Gassaway Julie, Jones Michael L, Sweatman W Mark, Hong Minna, Anziano Peter, DeVault Karen
Virginia C. Crawford Research Institute, Shepherd Center, Atlanta, GA.
Virginia C. Crawford Research Institute, Shepherd Center, Atlanta, GA.
Arch Phys Med Rehabil. 2017 Aug;98(8):1526-1534.e2. doi: 10.1016/j.apmr.2017.02.018. Epub 2017 Mar 23.
To investigate the effect of intensive peer mentoring on patient-reported outcomes of self-efficacy and unplanned hospital readmissions for persons with spinal cord injury/disease (SCI/D) within the first 6 months after discharge from inpatient rehabilitation.

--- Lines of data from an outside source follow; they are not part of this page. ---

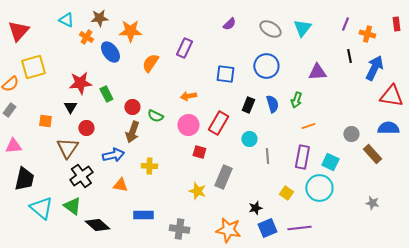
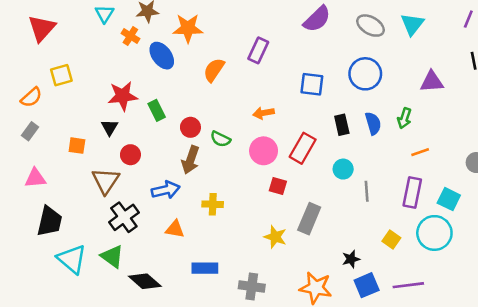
cyan triangle: (66, 20) -> (104, 14), turned 35
purple semicircle: (229, 24) -> (317, 19), size x1.6
yellow square: (33, 67) -> (61, 75), size x0.7
black rectangle: (248, 105) -> (342, 125), turned -35

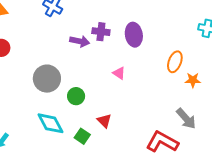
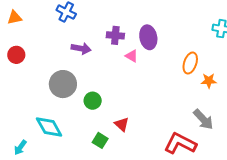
purple arrow: (80, 41) -> (81, 48), moved
pink triangle: (119, 73) -> (132, 56), moved
cyan diamond: (51, 123) -> (49, 127), moved

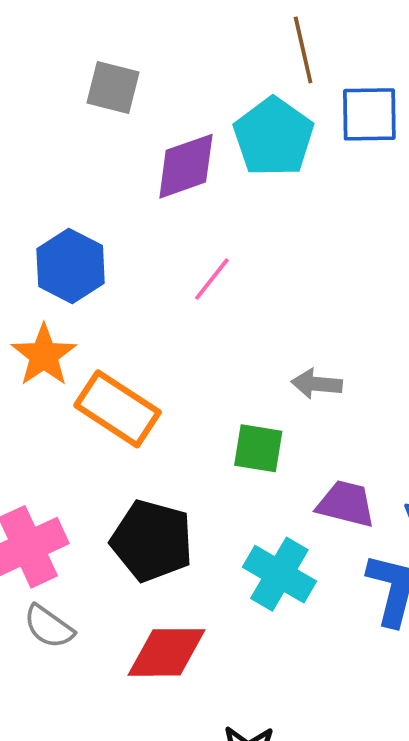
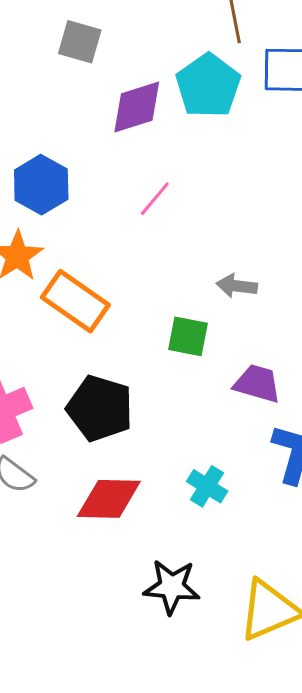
cyan cross: (279, 574) -> (207, 486), moved, size x0.7

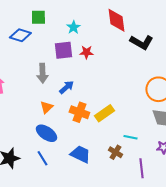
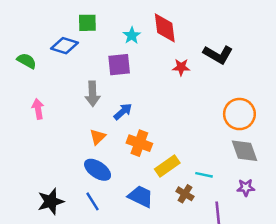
red diamond: (116, 20) -> (165, 28), moved
red star: (86, 52) -> (181, 67), moved
yellow rectangle: (104, 113) -> (167, 166), moved

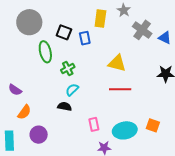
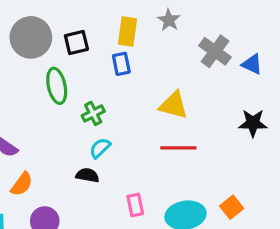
gray star: (124, 10) -> (169, 20), moved
yellow rectangle: (100, 19) -> (128, 31), moved
black square: (64, 32) -> (76, 42), moved, turned -35
orange square: (153, 125) -> (232, 207), turned 32

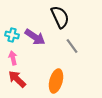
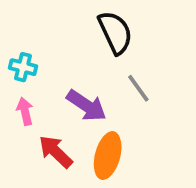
purple arrow: (35, 37) -> (86, 106), moved
red arrow: (17, 79) -> (56, 152), moved

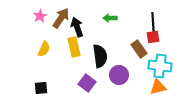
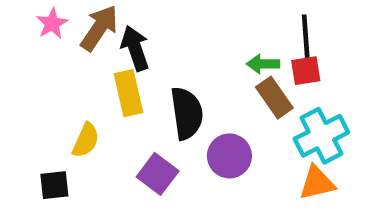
green arrow: (110, 18) -> (263, 64), moved
yellow semicircle: (44, 49) -> (86, 140), moved
cyan cross: (160, 66) -> (321, 136), turned -35

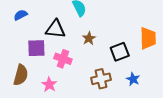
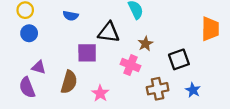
blue semicircle: (21, 15) -> (71, 16), turned -144
orange trapezoid: (148, 38) -> (210, 29), moved
pink cross: (63, 59) -> (130, 65), moved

Randomized controlled trial.
Nonprofit inpatient rehabilitation hospital specializing in care of persons with SCI/D and brain injury.
Patients (N=158) admitted to the SCI/D rehabilitation program whose discharge location was a community setting. Participants (51% with paraplegia and 49% with tetraplegia) were 73% white and 77% men, with a mean age of 38 years.
Participants in the experimental group received initial consult/introduction with a peer support program liaison and were assigned a peer mentor, who met with the participant weekly throughout the inpatient stay and made weekly contact by phone, e-mail, or in person for 90 days postdischarge. Participants also were encouraged to participate in regularly scheduled peer support activities. Nonexperimental group participants were introduced to peer support and provided services only on request.
General Self-efficacy Scale (adapted to SCI/D), project-developed community integration self-efficacy scale, and patient-reported unplanned rehospitalizations.
Growth rate for self-efficacy in the first 6 months postdischarge was significantly higher for experimental group participants than nonexperimental group participants. Experimental group participants also had significantly fewer unplanned hospital days.
This study provides evidence that individuals receiving intensive peer mentoring during and after rehabilitation for SCI/D demonstrate greater gains in self-efficacy over time and have fewer days of unplanned rehospitalization in the first 180 days postdischarge. More research is needed to examine the long-term effects of this intervention on health care utilization and the relation between improved health and patient-reported quality of life outcomes.
探讨强化同伴指导对脊髓损伤/疾病(SCI/D)患者出院后头6个月内自我效能感及非计划住院再入院情况等患者报告结局的影响。
随机对照试验。
一家专门护理SCI/D患者和脑损伤患者的非营利性住院康复医院。
纳入SCI/D康复项目且出院后返回社区的患者(N = 158)。参与者中截瘫患者占51%,四肢瘫患者占49%,73%为白人,77%为男性,平均年龄38岁。
实验组参与者接受同伴支持项目联络人的初次咨询/介绍,并被分配一名同伴导师,该导师在住院期间每周与参与者会面,并在出院后90天内通过电话、电子邮件或亲自联系等方式每周与参与者保持联系。还鼓励参与者参加定期安排的同伴支持活动。非实验组参与者仅在有需求时才被介绍同伴支持并提供服务。
一般自我效能量表(改编用于SCI/D)、项目开发的社区融入自我效能量表以及患者报告的非计划再入院情况。
出院后头6个月,实验组参与者自我效能感的增长率显著高于非实验组参与者。实验组参与者的非计划住院天数也显著更少。
本研究表明,SCI/D患者在康复期间及康复后接受强化同伴指导,随着时间推移自我效能感提升更大,且出院后前180天非计划再入院天数更少。需要更多研究来考察这种干预对医疗保健利用的长期影响以及健康改善与患者报告的生活质量结局之间的关系。